Artistic Director, Naomi Wilds said, “These new projects will form foundations of work which can expand across timescale or geographical scope in the future. Storytelling is magnificently versatile, and we’ll be exploring ways to keep bringing audiences and artists together, through digital, then rural and outdoor spaces when we can, creating stronger touring networks ready for when main venues open again. We will be working with storytellers to develop new skills and resources and crucially looking for new voices and communities to create new stories with long into the future.” 

These projects employ storytellers, creative practitioners and creative experts from a range of art forms . The programme begins with Casglu a series of gathering, listening and collecting spaces in which Beyond the Border will listen to storytellers, creative practitioners, collaborators, freelancers, audiences and experts to identify and explore subjects including accessibility to outdoor storytelling, navigating stereotypes, telling stories in the Welsh language.

These spaces will also consider the use of technology to create immersive, interactive, intimate storytelling experiences across digital platforms whilst considering how these technologies can be used to move forward into live storytelling experiences such as storywalks. The programme will also identify training, development and creative needs and work that can be delivered across a series of explorative creative labs, called Speculative Spaces. It will use the stories of Beyond the Border’s new home, National Trust Dinefwr and the legends, stories and history of Dinefwr to weave myth and personal story together.

Beyond the Border will be working with its partners at National Trust Dinefwr, the Wildlife Trust rangers, freelancers and artists to track the changing story of nature, at Dinefwr and beyond. One project will explore nature’s contribution to well-being and outdoor arts in a socially distanced world, looking towards a future where audiences can gather again and share stories. An integral part of this project will be development of accessible outdoor storytelling experiences and how digital technology could be used to make storywalks accessible for people with physical, visual and hearing disabilities.

Beyond the Border’s first call out is for New Voices, a pilot Mentoring Programme to support new and emerging storytellers in Wales, prioritising bilingual, Welsh language, BAME and disabled artists. Its ambition is to grow artist development strands not only through Beyond the Border festival programme but across all of the charity’s work. Participants will be invited to shape a programme of support, tailored to their own needs, with wider consultation to develop a more extensive, long term programme.

Beyond the Border is committed to developing this work through new partnerships and networks, working with a range of communities surrounding Dinefwr and throughout Wales. This provides BtB with opportunities to explore new ways to tour storytelling, support freelance storytellers and work to create collaborations with other artforms, and work together to create a more robust future for storytelling in Wales.

We’re enormously grateful to Arts Council Wales for their support of this programme, which offers crucial support to artists whose work has been massively impacted by Covid-19.  These projects draw on themes which will keep developing and evolving over the next few festival cycles in response to all the input we receive over this next six months.
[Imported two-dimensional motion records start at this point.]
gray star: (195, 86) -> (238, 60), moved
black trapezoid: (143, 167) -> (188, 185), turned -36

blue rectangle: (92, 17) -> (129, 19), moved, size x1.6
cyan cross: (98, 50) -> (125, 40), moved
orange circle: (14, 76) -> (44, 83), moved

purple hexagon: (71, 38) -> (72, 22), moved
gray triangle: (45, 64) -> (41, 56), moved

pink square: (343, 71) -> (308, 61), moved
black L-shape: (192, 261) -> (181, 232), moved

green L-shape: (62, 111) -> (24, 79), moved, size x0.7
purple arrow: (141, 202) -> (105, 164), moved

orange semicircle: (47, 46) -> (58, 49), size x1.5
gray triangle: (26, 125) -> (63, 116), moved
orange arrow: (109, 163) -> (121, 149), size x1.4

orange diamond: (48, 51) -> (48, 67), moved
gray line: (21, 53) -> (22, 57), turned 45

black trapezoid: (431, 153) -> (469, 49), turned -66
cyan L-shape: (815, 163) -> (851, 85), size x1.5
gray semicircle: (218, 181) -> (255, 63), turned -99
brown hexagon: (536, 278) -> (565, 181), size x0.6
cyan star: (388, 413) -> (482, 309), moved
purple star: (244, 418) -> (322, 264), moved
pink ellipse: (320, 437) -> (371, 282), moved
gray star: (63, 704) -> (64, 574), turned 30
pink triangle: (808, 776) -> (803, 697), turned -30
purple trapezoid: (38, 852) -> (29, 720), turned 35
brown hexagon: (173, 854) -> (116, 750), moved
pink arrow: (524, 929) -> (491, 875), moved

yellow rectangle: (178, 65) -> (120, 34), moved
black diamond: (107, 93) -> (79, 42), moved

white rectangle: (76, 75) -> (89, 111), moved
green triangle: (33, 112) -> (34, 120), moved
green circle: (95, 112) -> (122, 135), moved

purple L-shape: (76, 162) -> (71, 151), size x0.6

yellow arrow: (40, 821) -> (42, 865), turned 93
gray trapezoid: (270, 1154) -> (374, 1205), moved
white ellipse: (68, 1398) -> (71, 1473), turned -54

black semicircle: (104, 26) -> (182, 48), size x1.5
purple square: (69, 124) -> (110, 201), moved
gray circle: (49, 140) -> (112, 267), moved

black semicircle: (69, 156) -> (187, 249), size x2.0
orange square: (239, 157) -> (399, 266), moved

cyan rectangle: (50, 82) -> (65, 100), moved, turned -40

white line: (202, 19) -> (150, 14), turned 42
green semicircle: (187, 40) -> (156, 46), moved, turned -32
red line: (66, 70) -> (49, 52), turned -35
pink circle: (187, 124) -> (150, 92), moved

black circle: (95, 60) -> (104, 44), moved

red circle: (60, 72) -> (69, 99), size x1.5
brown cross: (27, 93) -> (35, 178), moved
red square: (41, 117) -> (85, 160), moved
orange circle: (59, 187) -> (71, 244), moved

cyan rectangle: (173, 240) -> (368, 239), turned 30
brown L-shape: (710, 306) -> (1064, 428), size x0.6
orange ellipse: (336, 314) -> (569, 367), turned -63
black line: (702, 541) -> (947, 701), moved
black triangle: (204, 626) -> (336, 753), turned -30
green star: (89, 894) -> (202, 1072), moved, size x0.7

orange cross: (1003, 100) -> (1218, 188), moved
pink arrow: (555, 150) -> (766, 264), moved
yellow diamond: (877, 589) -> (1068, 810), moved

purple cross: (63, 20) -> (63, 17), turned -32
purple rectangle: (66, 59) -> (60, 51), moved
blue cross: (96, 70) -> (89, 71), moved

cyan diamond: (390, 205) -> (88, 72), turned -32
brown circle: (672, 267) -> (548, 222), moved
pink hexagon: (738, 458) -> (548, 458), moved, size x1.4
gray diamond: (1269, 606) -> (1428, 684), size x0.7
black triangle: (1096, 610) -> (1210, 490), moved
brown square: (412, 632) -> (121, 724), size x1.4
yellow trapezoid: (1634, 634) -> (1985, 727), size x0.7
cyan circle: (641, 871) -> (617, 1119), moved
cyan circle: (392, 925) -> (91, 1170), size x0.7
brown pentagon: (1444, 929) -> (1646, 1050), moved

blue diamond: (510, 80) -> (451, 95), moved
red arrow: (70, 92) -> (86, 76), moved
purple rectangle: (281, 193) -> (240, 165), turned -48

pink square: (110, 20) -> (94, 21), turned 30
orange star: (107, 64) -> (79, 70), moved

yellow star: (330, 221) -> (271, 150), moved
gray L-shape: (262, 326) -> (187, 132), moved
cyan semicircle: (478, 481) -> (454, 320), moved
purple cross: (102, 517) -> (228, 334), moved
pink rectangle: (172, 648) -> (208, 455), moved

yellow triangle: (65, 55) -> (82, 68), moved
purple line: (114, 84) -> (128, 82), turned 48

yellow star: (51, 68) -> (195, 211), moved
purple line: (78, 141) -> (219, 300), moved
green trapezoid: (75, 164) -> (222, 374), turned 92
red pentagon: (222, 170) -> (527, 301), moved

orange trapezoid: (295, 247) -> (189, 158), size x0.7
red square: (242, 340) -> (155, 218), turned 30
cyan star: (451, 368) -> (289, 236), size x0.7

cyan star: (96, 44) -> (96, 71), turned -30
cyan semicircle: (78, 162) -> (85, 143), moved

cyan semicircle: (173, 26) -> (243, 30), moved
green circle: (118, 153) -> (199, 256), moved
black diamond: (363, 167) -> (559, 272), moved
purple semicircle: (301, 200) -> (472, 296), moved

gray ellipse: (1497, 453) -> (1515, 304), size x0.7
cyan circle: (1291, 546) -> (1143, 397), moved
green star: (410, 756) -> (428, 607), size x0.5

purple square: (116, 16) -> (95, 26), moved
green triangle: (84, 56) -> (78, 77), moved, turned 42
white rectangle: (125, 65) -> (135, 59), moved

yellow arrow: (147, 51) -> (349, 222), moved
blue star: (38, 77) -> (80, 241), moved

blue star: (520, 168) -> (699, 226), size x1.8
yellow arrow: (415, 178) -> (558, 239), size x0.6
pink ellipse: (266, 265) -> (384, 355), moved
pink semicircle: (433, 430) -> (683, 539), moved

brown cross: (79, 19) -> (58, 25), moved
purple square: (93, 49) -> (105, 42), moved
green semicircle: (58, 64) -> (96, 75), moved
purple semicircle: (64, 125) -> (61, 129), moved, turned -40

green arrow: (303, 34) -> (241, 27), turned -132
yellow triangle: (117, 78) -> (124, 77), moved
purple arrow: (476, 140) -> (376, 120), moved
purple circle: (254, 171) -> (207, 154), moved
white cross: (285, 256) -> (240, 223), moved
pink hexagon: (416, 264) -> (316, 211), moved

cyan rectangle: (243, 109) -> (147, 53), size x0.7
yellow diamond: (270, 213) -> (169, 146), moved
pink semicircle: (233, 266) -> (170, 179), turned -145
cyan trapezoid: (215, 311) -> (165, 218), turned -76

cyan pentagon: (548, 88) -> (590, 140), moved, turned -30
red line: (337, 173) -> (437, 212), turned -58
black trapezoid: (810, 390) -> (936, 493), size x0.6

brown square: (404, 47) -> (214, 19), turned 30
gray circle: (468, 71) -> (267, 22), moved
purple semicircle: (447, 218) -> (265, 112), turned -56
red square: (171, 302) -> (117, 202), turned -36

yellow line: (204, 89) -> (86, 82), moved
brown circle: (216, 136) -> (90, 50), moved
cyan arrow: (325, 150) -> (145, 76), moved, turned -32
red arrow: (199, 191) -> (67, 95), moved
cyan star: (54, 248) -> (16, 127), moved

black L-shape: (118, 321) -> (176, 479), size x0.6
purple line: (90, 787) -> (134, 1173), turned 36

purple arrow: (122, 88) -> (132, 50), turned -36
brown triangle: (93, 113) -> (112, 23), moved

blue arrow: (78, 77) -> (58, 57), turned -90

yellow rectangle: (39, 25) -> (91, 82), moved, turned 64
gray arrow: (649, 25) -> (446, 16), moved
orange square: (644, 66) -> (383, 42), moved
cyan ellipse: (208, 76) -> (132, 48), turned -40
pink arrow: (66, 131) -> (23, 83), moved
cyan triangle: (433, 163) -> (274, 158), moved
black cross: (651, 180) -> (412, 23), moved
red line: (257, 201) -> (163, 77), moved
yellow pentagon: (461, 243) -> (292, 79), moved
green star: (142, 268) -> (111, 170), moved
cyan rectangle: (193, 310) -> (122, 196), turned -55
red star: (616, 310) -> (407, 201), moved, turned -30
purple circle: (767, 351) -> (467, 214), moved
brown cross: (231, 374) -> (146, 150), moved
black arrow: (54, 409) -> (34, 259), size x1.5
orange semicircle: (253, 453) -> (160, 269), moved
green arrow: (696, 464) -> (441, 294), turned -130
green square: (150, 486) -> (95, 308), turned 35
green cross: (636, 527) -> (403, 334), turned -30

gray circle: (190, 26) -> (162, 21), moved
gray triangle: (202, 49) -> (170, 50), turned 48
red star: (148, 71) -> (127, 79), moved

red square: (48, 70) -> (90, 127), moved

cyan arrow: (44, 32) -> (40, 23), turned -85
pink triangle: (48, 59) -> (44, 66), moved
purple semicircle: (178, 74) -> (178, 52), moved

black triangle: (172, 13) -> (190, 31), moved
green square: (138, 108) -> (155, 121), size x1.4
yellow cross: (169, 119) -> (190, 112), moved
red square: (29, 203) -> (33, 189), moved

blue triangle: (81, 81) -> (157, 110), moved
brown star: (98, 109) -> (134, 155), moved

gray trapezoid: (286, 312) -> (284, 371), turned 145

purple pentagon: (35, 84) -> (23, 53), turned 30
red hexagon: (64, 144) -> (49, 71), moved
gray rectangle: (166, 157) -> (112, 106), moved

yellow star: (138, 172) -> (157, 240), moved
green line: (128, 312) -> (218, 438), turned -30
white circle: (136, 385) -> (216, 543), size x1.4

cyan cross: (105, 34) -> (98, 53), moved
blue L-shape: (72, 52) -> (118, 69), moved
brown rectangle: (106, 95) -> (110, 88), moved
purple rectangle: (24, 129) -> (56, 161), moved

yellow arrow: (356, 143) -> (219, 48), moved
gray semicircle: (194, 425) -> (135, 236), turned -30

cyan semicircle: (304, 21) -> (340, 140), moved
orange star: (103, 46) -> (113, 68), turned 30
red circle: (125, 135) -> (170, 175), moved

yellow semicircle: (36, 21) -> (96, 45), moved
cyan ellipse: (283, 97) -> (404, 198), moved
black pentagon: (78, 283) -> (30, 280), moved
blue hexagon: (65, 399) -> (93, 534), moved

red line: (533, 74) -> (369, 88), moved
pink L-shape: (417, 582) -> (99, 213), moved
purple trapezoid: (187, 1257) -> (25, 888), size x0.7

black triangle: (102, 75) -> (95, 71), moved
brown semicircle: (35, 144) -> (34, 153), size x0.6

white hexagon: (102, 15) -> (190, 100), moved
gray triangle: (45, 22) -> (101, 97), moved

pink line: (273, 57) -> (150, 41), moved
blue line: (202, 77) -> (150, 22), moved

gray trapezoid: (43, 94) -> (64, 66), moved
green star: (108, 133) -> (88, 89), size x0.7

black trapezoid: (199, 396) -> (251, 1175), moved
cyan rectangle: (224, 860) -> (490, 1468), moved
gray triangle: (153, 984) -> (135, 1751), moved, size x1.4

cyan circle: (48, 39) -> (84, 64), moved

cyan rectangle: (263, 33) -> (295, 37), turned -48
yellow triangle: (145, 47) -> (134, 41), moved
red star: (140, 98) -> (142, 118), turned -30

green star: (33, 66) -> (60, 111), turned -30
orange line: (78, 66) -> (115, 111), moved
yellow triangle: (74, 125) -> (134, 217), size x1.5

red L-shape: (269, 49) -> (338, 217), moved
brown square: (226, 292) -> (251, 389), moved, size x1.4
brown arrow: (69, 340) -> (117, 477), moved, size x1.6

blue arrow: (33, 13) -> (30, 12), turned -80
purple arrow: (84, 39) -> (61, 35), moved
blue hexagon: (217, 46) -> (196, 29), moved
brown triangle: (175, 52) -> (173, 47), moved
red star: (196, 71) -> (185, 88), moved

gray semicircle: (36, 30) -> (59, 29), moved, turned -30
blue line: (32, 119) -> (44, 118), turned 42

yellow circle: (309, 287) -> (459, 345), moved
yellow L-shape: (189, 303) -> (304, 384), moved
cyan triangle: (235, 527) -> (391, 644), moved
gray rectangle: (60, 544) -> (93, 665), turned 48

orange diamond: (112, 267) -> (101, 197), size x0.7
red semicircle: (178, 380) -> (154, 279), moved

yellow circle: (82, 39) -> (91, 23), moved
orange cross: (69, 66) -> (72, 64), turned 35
We’re starting with online Casglu artist chats every Friday for the next few weeks and are keen to hear from any organisations interested in connecting with storytelling as we move ahead.” Said Artistic Director, Naomi Wilds.

Over the coming weeks, Beyond the Border will be announce further details about each of the five projects. Beyond the Border will also be marking the postponed 2020 festival date with a special one-day online event, Reimagine: Beyond the Border Online on 4 July.

Beyond the Border International Storytelling Festival is supported by Arts Council of Wales, The Major Events Unit, Creative Europe and the Federation of European Storytelling.